=== Section Start ===
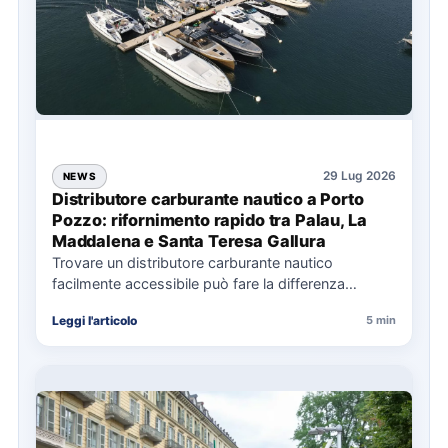
29 Lug 2026
NEWS
Distributore carburante nautico a Porto
Pozzo: rifornimento rapido tra Palau, La
Maddalena e Santa Teresa Gallura
Trovare un distributore carburante nautico
facilmente accessibile può fare la differenza
nell’organizzazione di una giornata in mare,
Leggi l'articolo
5 min
soprattutto…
=== Section End ===
▶ [WHAT YOU SHOULD DO]: Lines holding the string "nautico": find them in the listing above and copy each one.

▶ [COMPLETED EXERCISE]:
Distributore carburante nautico a Porto
Trovare un distributore carburante nautico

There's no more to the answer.